Стейну показалось, что в его словах опять скрывается двойной смысл.

— Этот Белл, — заметил подполковник Толл, когда закончилось обсуждение плана, — хороший солдат. — Он посмотрел в ту сторону, где предусмотрительно разместил штурмовую группу рядом с окопом Гэффа и своим. На этот раз скрытый смысл его слов был ясен всем присутствующим офицерам, потому что все знали (и знали, что знает Толл) об офицерском прошлом Белла.

— Еще бы! — решительно воскликнул капитан Гэфф с мальчишеским восторгом.

— Я всегда считал его отличным солдатом своей роты, — сказал Стейн, когда Толл вопросительно посмотрел на него.

Больше Толл ничего не сказал, промолчал и Стейн.
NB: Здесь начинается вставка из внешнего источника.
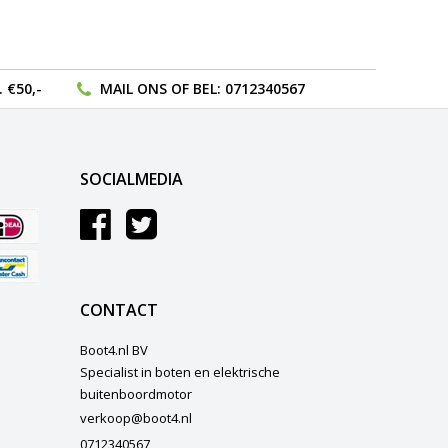
 €50,-
MAIL ONS
OF BEL:
0712340567
SOCIALMEDIA
CONTACT
Boot4.nl BV
Specialist in boten en elektrische
buitenboordmotor
verkoop@boot4.nl
0712340567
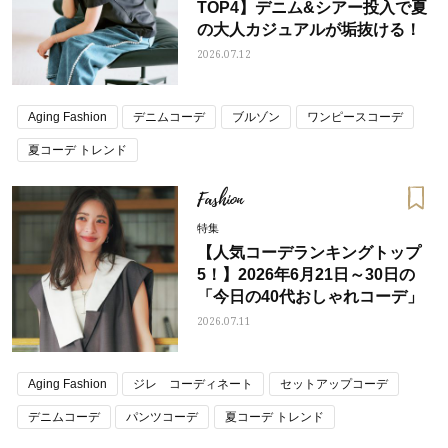
TOP4】デニム&シアー投入で夏
の大人カジュアルが垢抜ける！
2026.07.12
Aging Fashion
デニムコーデ
ブルゾン
ワンピースコーデ
夏コーデ トレンド
Fashion
特集
【人気コーデランキングトップ
5！】2026年6月21日～30日の
「今日の40代おしゃれコーデ」
2026.07.11
Aging Fashion
ジレ コーディネート
セットアップコーデ
デニムコーデ
パンツコーデ
夏コーデ トレンド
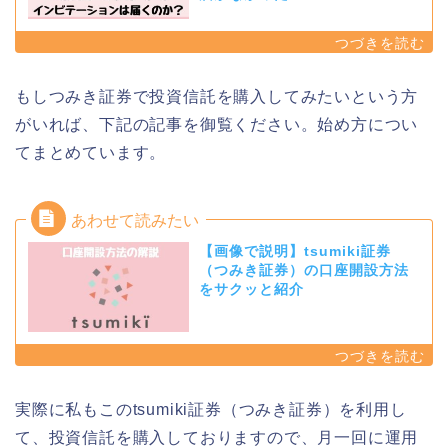
もしつみき証券で投資信託を購入してみたいという方
がいれば、下記の記事を御覧ください。始め方につい
てまとめています。
【画像で説明】tsumiki証券
（つみき証券）の口座開設方法
をサクッと紹介
実際に私もこのtsumiki証券（つみき証券）を利用し
て、投資信託を購入しておりますので、月一回に運用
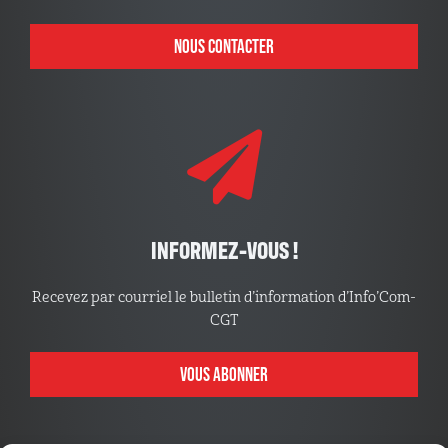
NOUS CONTACTER
INFORMEZ-VOUS !
Recevez par courriel le bulletin d’information d’Info’Com-
CGT
VOUS ABONNER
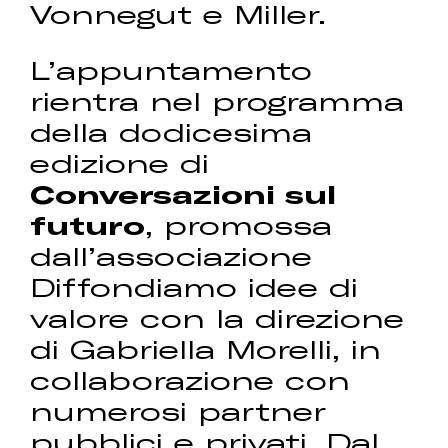
Vonnegut e Miller.
L’appuntamento
rientra nel programma
della dodicesima
edizione di
Conversazioni sul
futuro
, promossa
dall’associazione
Diffondiamo idee di
valore con la direzione
di Gabriella Morelli, in
collaborazione con
numerosi partner
pubblici e privati. Dal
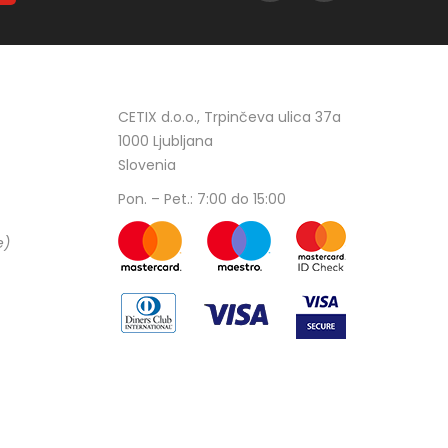
CETIX d.o.o., Trpinčeva ulica 37a
1000 Ljubljana
Slovenia
Pon. – Pet.: 7:00 do 15:00
e)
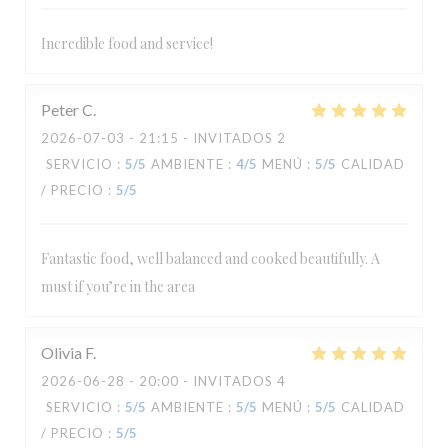
Incredible food and service!
Peter
C
2026-07-03
- 21:15 - INVITADOS 2
SERVICIO
:
5
/5
AMBIENTE
:
4
/5
MENÚ
:
5
/5
CALIDAD
/ PRECIO
:
5
/5
Fantastic food, well balanced and cooked beautifully. A
must if you’re in the area
Olivia
F
2026-06-28
- 20:00 - INVITADOS 4
SERVICIO
:
5
/5
AMBIENTE
:
5
/5
MENÚ
:
5
/5
CALIDAD
/ PRECIO
:
5
/5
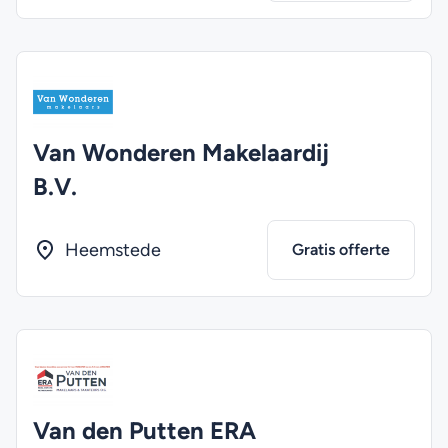
Van Wonderen Makelaardij
B.V.
Heemstede
Gratis offerte
Van den Putten ERA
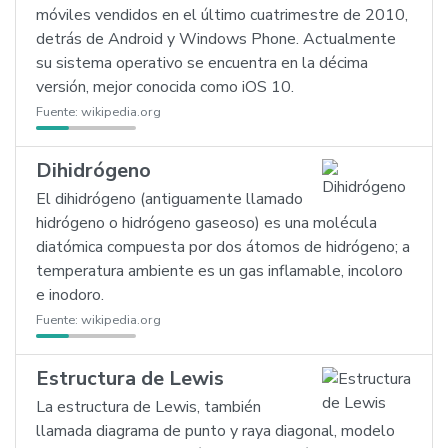
móviles vendidos en el último cuatrimestre de 2010,
detrás de Android y Windows Phone. Actualmente
su sistema operativo se encuentra en la décima
versión, mejor conocida como iOS 10.
Fuente:
wikipedia.org
Dihidrógeno
El dihidrógeno (antiguamente llamado
hidrógeno o hidrógeno gaseoso) es una molécula
diatómica compuesta por dos átomos de hidrógeno; a
temperatura ambiente es un gas inflamable, incoloro
e inodoro.
Fuente:
wikipedia.org
Estructura de Lewis
La estructura de Lewis, también
llamada diagrama de punto y raya diagonal, modelo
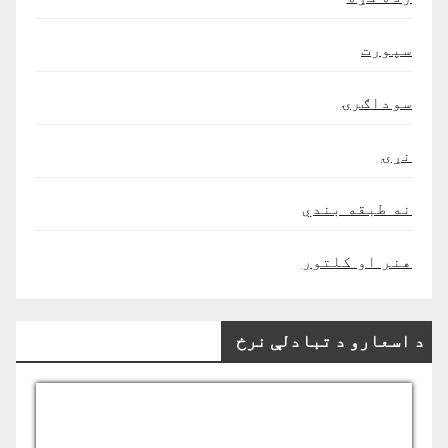
سپورت
سوداګرۍ
نړۍ
نه طبقه بندي
هنر او کلتور
د اسعارو د تبادلې نرخ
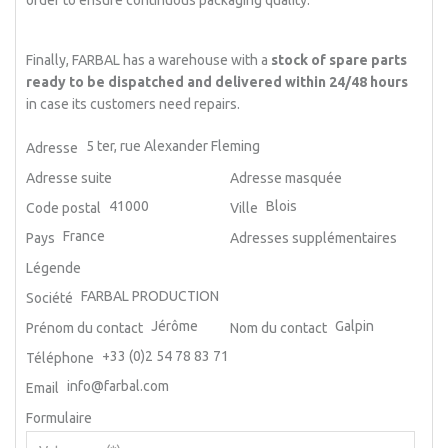
order to ensure continuous packaging quality.
Finally, FARBAL has a warehouse with a
stock of spare parts
ready to be dispatched and delivered within 24/48 hours
in case its customers need repairs.
5 ter, rue Alexander Fleming
Adresse
Adresse suite
Adresse masquée
41000
Blois
Code postal
Ville
France
Pays
Adresses supplémentaires
Légende
FARBAL PRODUCTION
Société
Jérôme
Galpin
Prénom du contact
Nom du contact
+33 (0)2 54 78 83 71
Téléphone
info@farbal.com
Email
Formulaire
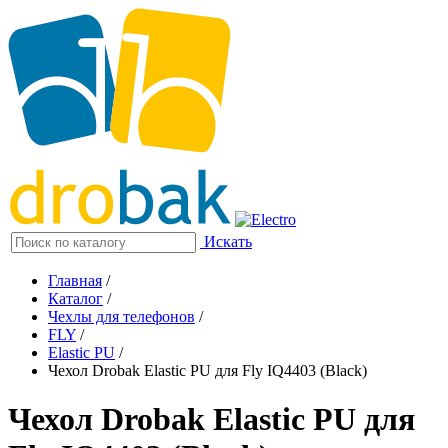
Искать
Главная
/
Каталог
/
Чехлы для телефонов
/
FLY
/
Elastic PU
/
Чехол Drobak Elastic PU для Fly IQ4403 (Black)
Чехол Drobak Elastic PU для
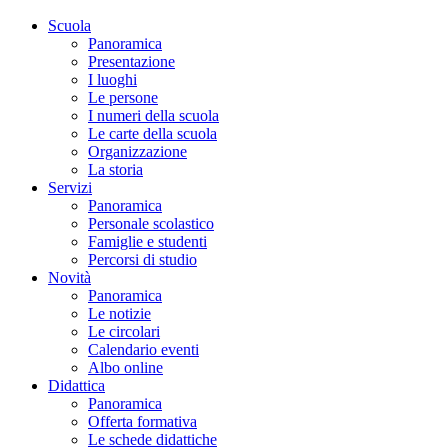
Scuola
Panoramica
Presentazione
I luoghi
Le persone
I numeri della scuola
Le carte della scuola
Organizzazione
La storia
Servizi
Panoramica
Personale scolastico
Famiglie e studenti
Percorsi di studio
Novità
Panoramica
Le notizie
Le circolari
Calendario eventi
Albo online
Didattica
Panoramica
Offerta formativa
Le schede didattiche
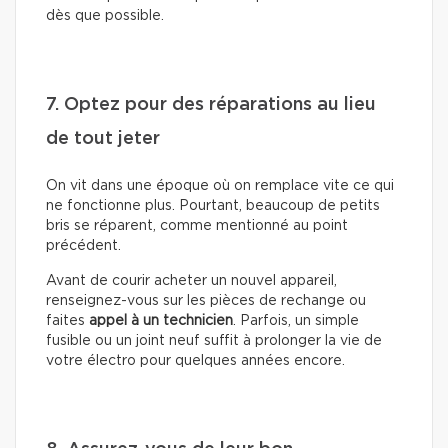
dès que possible.
7. Optez pour des réparations au lieu
de tout jeter
On vit dans une époque où on remplace vite ce qui
ne fonctionne plus. Pourtant, beaucoup de petits
bris se réparent, comme mentionné au point
précédent.
Avant de courir acheter un nouvel appareil,
renseignez-vous sur les pièces de rechange ou
faites
appel à un technicien
. Parfois, un simple
fusible ou un joint neuf suffit à prolonger la vie de
votre électro pour quelques années encore.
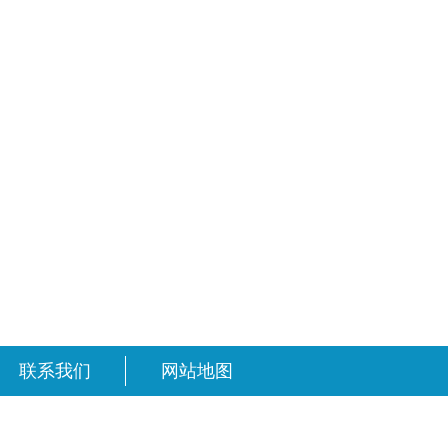
联系我们
网站地图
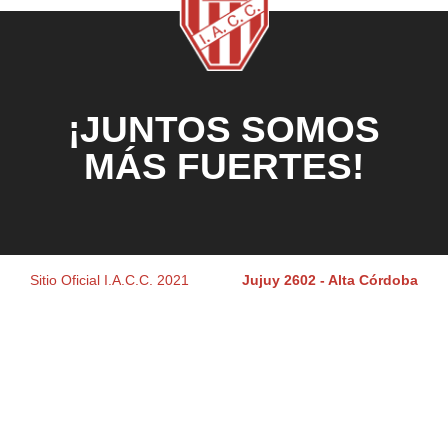
¡JUNTOS SOMOS
MÁS FUERTES!
Sitio Oficial I.A.C.C. 2021
Jujuy 2602 - Alta Córdoba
Ему хотелось, чтобы его оставили в покое. Он все больше чувствовал, что Толл ставит его в положение провинившегося школьника, который провалился на экзамене, хотя подполковник никогда не говорил ему ничего такого открыто и прямо. Разговор между офицерами, сидевшими на корточках в центре позиции, медленно вернулся к обсуждению завтрашнего дня. Было почти совсем тихо; грохот, который висел в воздухе весь день, недавно прекратился, и слышались только отдельные винтовочные выстрелы где-то в отдалении. Обе стороны радовались передышке.

Сумерки сгущались, и все оставалось по-прежнему: группка офицеров в центре обсуждает перспективы и возможности завтрашнего дня; солдаты в окопах, расположенных по окружности, осматривают и чистят оружие. Батальон к исходу своего первого настоящего боевого дня — ни успешного, ни безуспешного, ничего не решившего; люди измучены, не слышно разговоров. Перед наступлением полной темноты офицеры разошлись по своим окопам и лежали, ожидая вместе с солдатами ночной атаки японцев. Хуже всего, пожалуй, что нельзя курить. Да к тому же недостаток воды. Еще несколько солдат свалились от слабости в конце дня, и их увели, как раненых, и многие другие были на грани полного истощения сил. Еще одной проблемой был страх — больший для одних, меньший для других, в зависимости от того, как росла в каждом нечеловеческая нечувствительность. Джон Белл заметил, что теперь ему совсем не страшно. Подождем пугаться, пока не начнется стрельба.